693 Beiträge seit 21.01.2024

Re: Der kleine Napolion will Krieg spielen?

Natürlich wird Russland einen Preis bezahlen müssen, aber Russland bewertet eine NATO-Mitgliedschaft der Ukraine als existenzielle Frage, folglich ist zu erwarten, dass Russland bereit ist einen extrem hohen Preis zu bezahlen.

Nicht Russland, sondern Putin und sein Regime gibt vor, dies so zu bewerten. Ich mache hier bewusst einen Unterschied, denn Putin ist nicht Russland und was die Russen von Putin halten werden wir erst erfahren, wenn es dort irgendwann mal wieder Meinungsfreiheit gibt.

In der Nato-Russland Akte hat Russland allen Staaten der ehemaligen Sowjetunion volle Souveränität und freie Bündniswahl zugesichert. Das galt auch für die Ukraine. Es war also ursprünglich keine existenzielle Frage. Putin hat erst später eine existenzielle Frage daraus konstruiert um seinen Angriff auf die Ukraine begründen zu können. Ich gehe aber weiter davon aus, dass dies nur vorgeschoben ist, denn auch Putin dürfte klar sein, dass die NATO in ihrer politischen Konstruktion garnicht in der Lage ist, einen Angriff auf Russland durchzuführen, ohne dass Russland vorher die NATO angegriffen hätte.

Putin dürfte bereit sein, einen hohen Preis für den Sieg zu zahlen, denn seine persönliche Existenz kann davon abhängen. Ob die Russen mitziehen wird man sehen. Gemurrt wird ja bereits jetzt unter der Decke und die russischen Wirtschaftsdaten lassen noch schlimmes erwarten.
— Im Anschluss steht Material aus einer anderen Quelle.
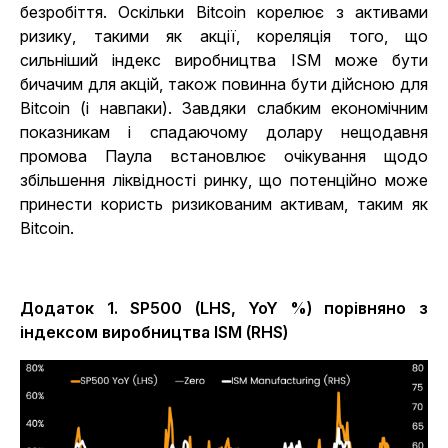
безробіття. Оскільки Bitcoin корелює з активами
ризику, такими як акції, кореляція того, що
сильніший індекс виробництва ISM може бути
бичачим для акцій, також повинна бути дійсною для
Bitcoin (і навпаки). Завдяки слабким економічним
показникам і спадаючому долару нещодавня
промова Паула встановлює очікування щодо
збільшення ліквідності ринку, що потенційно може
принести користь ризикованим активам, таким як
Bitcoin.
Додаток 1. SP500 (LHS, YoY %) порівняно з
індексом виробництва ISM (RHS)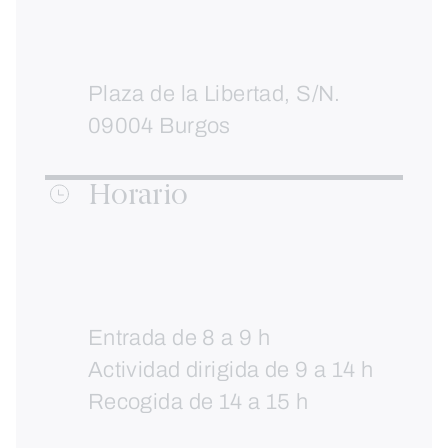
Plaza de la Libertad, S/N.
09004 Burgos
Horario
Entrada de 8 a 9 h
Actividad dirigida de 9 a 14 h
Recogida de 14 a 15 h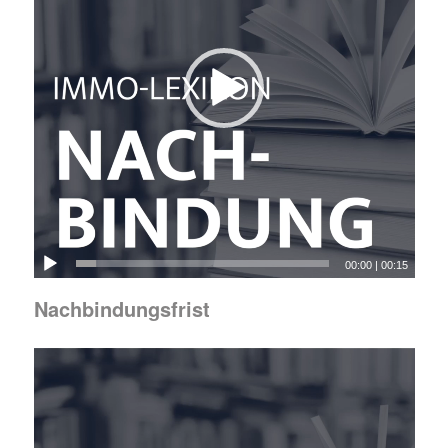
00:00
|
00:15
Nachbindungsfrist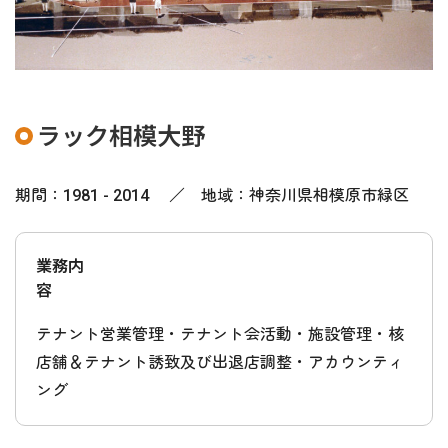
ラック相模大野
期間：1981 - 2014 ／ 地域：神奈川県相模原市緑区
業務内
容
テナント営業管理・テナント会活動・施設管理・核
店舗＆テナント誘致及び出退店調整・アカウンティ
ング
Ja, ich weiß, das BIP ist gestiegen. Bei einer Kriegswirtschaft ist der aber vom Wohlstandszuwach abgekoppelt und die anderen Daten zeigen nach unten.

Im Übrigen wird die Ukraine Frage im Westen nicht als existenziell angesehen, daher glaube ich kaum, dass der Westen bereit sein wird hoch mitzubieten.
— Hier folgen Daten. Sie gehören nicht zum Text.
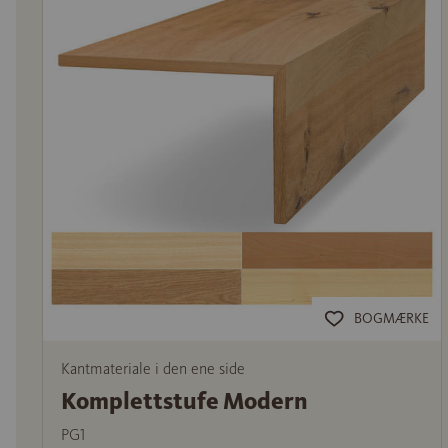
BOGMÆRKE
Kantmateriale i den ene side
Komplettstufe Modern
PG1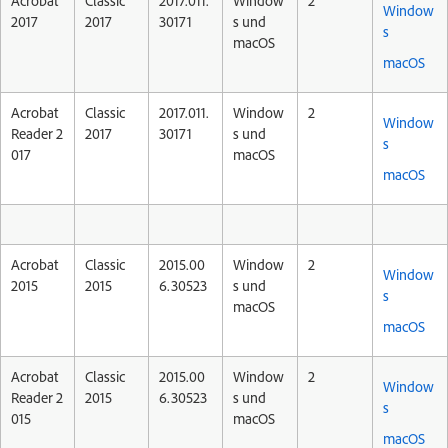
Acrobat
Classic
2017.011.
Window
2
Window
2017
2017
30171
s und
s
macOS
macOS
Acrobat
Classic
2017.011.
Window
2
Window
Reader 2
2017
30171
s und
s
017
macOS
macOS
Acrobat
Classic
2015.00
Window
2
Window
2015
2015
6.30523
s und
s
macOS
macOS
Acrobat
Classic
2015.00
Window
2
Window
Reader 2
2015
6.30523
s und
s
015
macOS
macOS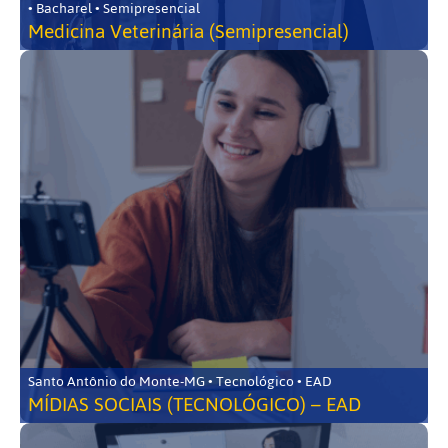
• Bacharel • Semipresencial
Medicina Veterinária (Semipresencial)
Santo Antônio do Monte-MG • Tecnológico • EAD
MÍDIAS SOCIAIS (TECNOLÓGICO) – EAD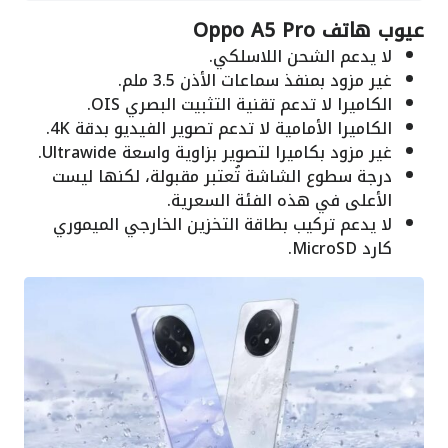
عيوب هاتف Oppo A5 Pro
لا يدعم الشحن اللاسلكي.
غير مزود بمنفذ سماعات الأذن 3.5 ملم.
الكاميرا لا تدعم تقنية التثبيت البصري OIS.
الكاميرا الأمامية لا تدعم تصوير الفيديو بدقة 4K.
غير مزود بكاميرا لتصوير بزاوية واسعة Ultrawide.
درجة سطوع الشاشة تُعتبر مقبولة، لكنها ليست
الأعلى في هذه الفئة السعرية.
لا يدعم تركيب بطاقة التخزين الخارجي الميموري
كارد MicroSD.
Das sehe ich auch so. Sollte Putin allerdings den kleinsten Vorteil aus diesem Angriffskrieg ziehen, hat er damit die vorhandene Friedensordnung grundlegend geändert. Wir werden dann in einer Welt aufwachen, in der sich Angriffskriege um Territorien wieder lohnen. So gesehen könnte es für den Westen günstiger sein, jetzt mehr Aufwand zu treiben um weitere Kriege in Zukunft zu vermeiden. Ein weiterer Punkt ist, dass der Westen bisher noch nicht viel Aufwand betrieben hat. Es dürften weniger als 0,2% der Wirtschaftskraft sein. Der Aufwand auf russischer Seite ist dagegen erheblich und Putins finanzielle Ressourcen sind endlich. Der russische Staatsfonds soll ja bereits um die Hälfte geschrumpft sein, der Rubel verliert ständig an Wert.
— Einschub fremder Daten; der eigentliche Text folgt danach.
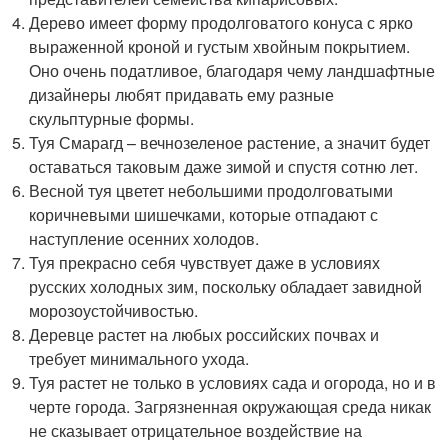
Дерево имеет форму продолговатого конуса с ярко
выраженной кроной и густым хвойным покрытием.
Оно очень податливое, благодаря чему ландшафтные
дизайнеры любят придавать ему разные
скульптурные формы.
Туя Смарагд – вечнозеленое растение, а значит будет
оставаться таковым даже зимой и спустя сотню лет.
Весной туя цветет небольшими продолговатыми
коричневыми шишечками, которые отпадают с
наступление осенних холодов.
Туя прекрасно себя чувствует даже в условиях
русских холодных зим, поскольку обладает завидной
морозоустойчивостью.
Деревце растет на любых российских почвах и
требует минимального ухода.
Туя растет не только в условиях сада и огорода, но и в
черте города. Загрязненная окружающая среда никак
не сказывает отрицательное воздействие на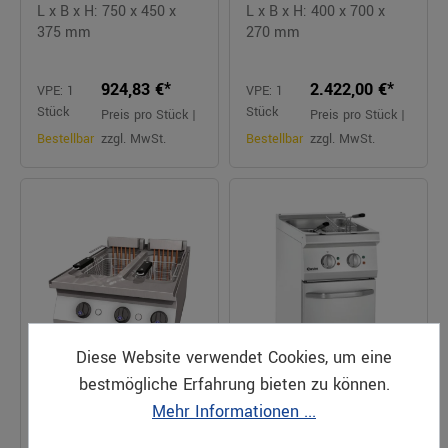
L x B x H: 750 x 450 x
L x B x H: 400 x 700 x
375 mm
270 mm
924,83 €*
2.422,00 €*
VPE: 1
VPE: 1
Stück
Stück
Preis pro Stück |
Preis pro Stück |
Bestellbar
zzgl. MwSt.
Bestellbar
zzgl. MwSt.
Diese Website verwendet Cookies, um eine
bestmögliche Erfahrung bieten zu können.
Mehr Informationen ...
Elektro-Friteuse
Elektro-Standfritteuse 2
LONDON II Counter SL
Becken a 9l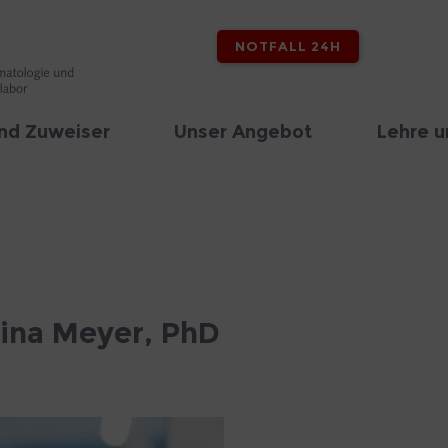
NOTFALL 24H
nd Zuweiser
Unser Angebot
Lehre u
tina Meyer, PhD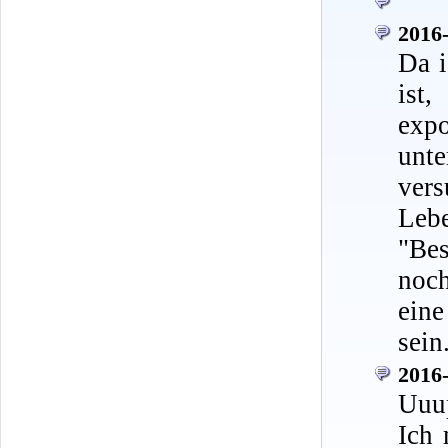
2016-
Da i
ist
exp
unt
ver
Leb
"Be
noch
eine
sein
2016-
Uuu
Ich 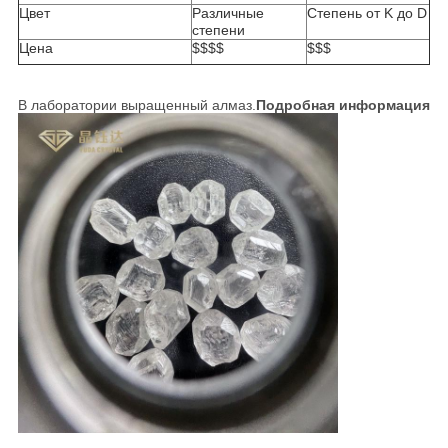
Цвет
Различные
Степень от K до D
степени
Цена
$$$$
$$$
В лаборатории выращенный алмаз.
Подробная информация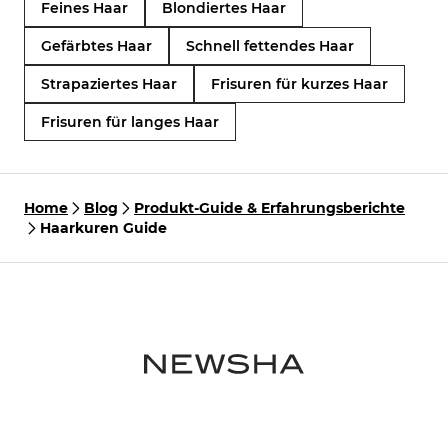
Feines Haar
Blondiertes Haar
Gefärbtes Haar
Schnell fettendes Haar
Strapaziertes Haar
Frisuren für kurzes Haar
Frisuren für langes Haar
Home
Blog
Produkt-Guide & Erfahrungsberichte
Haarkuren Guide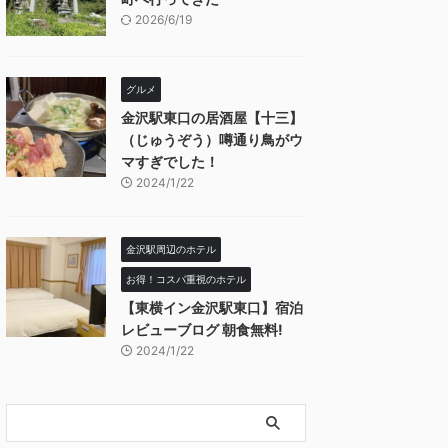
2026/6/19
グルメ
金沢駅東口の居酒屋【十三】
（じゅうぞう）噂通り鳥がウ
マすぎでした！
2024/1/22
金沢駅周辺のホテル
お得！コスパ重視のホテル
【東横イン金沢駅東口】宿泊
レビューブログ 朝食無料!
2024/1/22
Demgegenüber wird in den USA ein auf Europa begrenzter Atomkrieg durchaus diskutiert.

Diskutiert wird da Vieles. In dem Moment, in dem Putin den ersten taktischen Nuklearsprengkopf über der Ukraine zündet, wird sich China und vielleicht auch Indien einschalten. Atomkriege sind schlecht für Chinas Geschäfte und es sieht so aus, als wäre das Putin bereits signalisiert worden. Zudem müsste die NATO auf einen nuklearen Einsatz nicht zwingend auch nuklear antworten. Selbst eine konventionelle Antwort (Sperrung des Belt und des Bosporus, Luftschläge gegen russische Basen) könnte Putin große Probleme bereiten. Ein nuklearer Schlag in einem Angriffskrieg würde auch noch eine andere Büchse der Pandora öffnen. Taiwan, Japan, Süd-Korea, Australien und weitere Staaten würden sich nun nuklear bewaffen. China wäre not amused. Und ohne das Wohlwollen Chinas wird Putin mehr verlieren als er gewinnen könnte.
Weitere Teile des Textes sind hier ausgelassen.